SOURCE DATA:
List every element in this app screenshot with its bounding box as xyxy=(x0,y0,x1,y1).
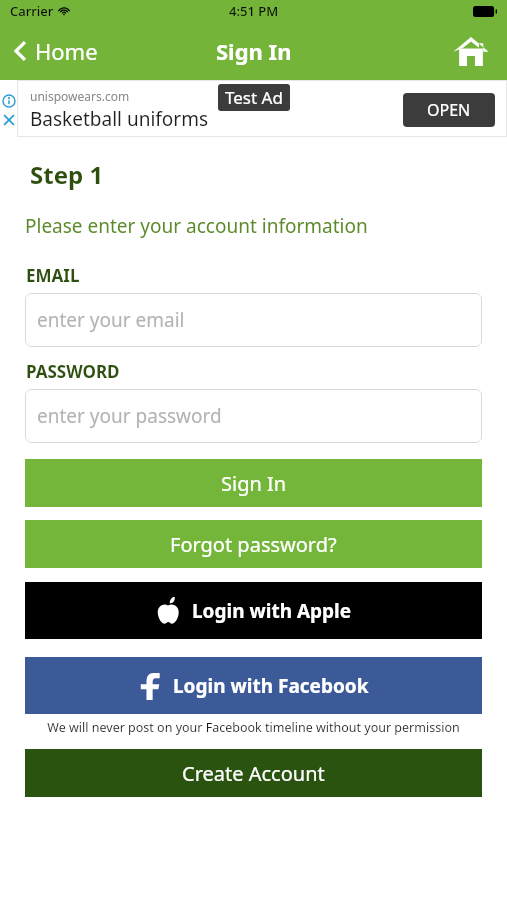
staticText: Forgot password? xyxy=(170,531,337,558)
button[interactable]: OPEN xyxy=(403,93,495,127)
button[interactable]: Create Account xyxy=(25,749,482,797)
button[interactable]: Home xyxy=(449,29,493,73)
staticText: Please enter your account information xyxy=(25,213,368,239)
staticText: Login with Apple xyxy=(192,598,352,624)
staticText: We will never post on your Facebook time… xyxy=(40,719,467,736)
staticText: enter your email xyxy=(37,307,185,333)
staticText: enter your password xyxy=(37,403,222,429)
button[interactable]: Home xyxy=(12,36,98,66)
staticText: Create Account xyxy=(182,760,325,787)
staticText: Sign In xyxy=(216,36,292,66)
button[interactable]: Login with Apple xyxy=(25,582,482,639)
button[interactable]: Login with Facebook xyxy=(25,657,482,714)
staticText: Basketball uniforms xyxy=(30,106,209,132)
button[interactable]: Forgot password? xyxy=(25,520,482,568)
staticText: EMAIL xyxy=(26,264,80,287)
staticText: Home xyxy=(35,36,98,66)
staticText: Login with Facebook xyxy=(173,673,369,699)
button[interactable]: Sign In xyxy=(25,459,482,507)
staticText: PASSWORD xyxy=(26,360,120,383)
staticText: unispowears.com xyxy=(30,88,130,104)
staticText: Sign In xyxy=(221,470,287,497)
button[interactable]: enter your password xyxy=(25,389,482,443)
staticText: Step 1 xyxy=(30,158,104,191)
button[interactable]: Close ad xyxy=(2,113,16,127)
staticText: Test Ad xyxy=(225,86,283,109)
staticText: Carrier xyxy=(10,2,54,20)
button[interactable]: enter your email xyxy=(25,293,482,347)
staticText: 4:51 PM xyxy=(229,2,279,20)
button[interactable]: Ad info xyxy=(2,94,16,108)
staticText: OPEN xyxy=(427,99,471,121)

YOUR TASK:
Search the entries for the word "button" and show every line that has it.

SOLUTION FOR THIS PROBLEM:
button[interactable]: OPEN xyxy=(403,93,495,127)
button[interactable]: Create Account xyxy=(25,749,482,797)
button[interactable]: Home xyxy=(449,29,493,73)
button[interactable]: Home xyxy=(12,36,98,66)
button[interactable]: Login with Apple xyxy=(25,582,482,639)
button[interactable]: Login with Facebook xyxy=(25,657,482,714)
button[interactable]: Forgot password? xyxy=(25,520,482,568)
button[interactable]: Sign In xyxy=(25,459,482,507)
button[interactable]: enter your password xyxy=(25,389,482,443)
button[interactable]: Close ad xyxy=(2,113,16,127)
button[interactable]: enter your email xyxy=(25,293,482,347)
button[interactable]: Ad info xyxy=(2,94,16,108)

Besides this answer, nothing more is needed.